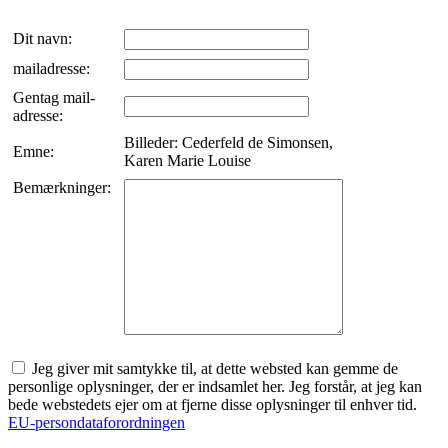
Dit navn:
mailadresse:
Gentag mail-
adresse:
Billeder: Cederfeld de Simonsen,
Emne:
Karen Marie Louise
Bemærkninger:
Jeg giver mit samtykke til, at dette websted kan gemme de
personlige oplysninger, der er indsamlet her. Jeg forstår, at jeg kan
bede webstedets ejer om at fjerne disse oplysninger til enhver tid.
EU-persondataforordningen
□ □ □ □ □
- Directions
Whenever images occur above, omit them and retype each line exactly as it stands.

- Finished task
Dit navn:
mailadresse:
Gentag mail-
adresse:
Billeder: Cederfeld de Simonsen,
Emne:
Karen Marie Louise
Bemærkninger:
Jeg giver mit samtykke til, at dette websted kan gemme de
personlige oplysninger, der er indsamlet her. Jeg forstår, at jeg kan
bede webstedets ejer om at fjerne disse oplysninger til enhver tid.
EU-persondataforordningen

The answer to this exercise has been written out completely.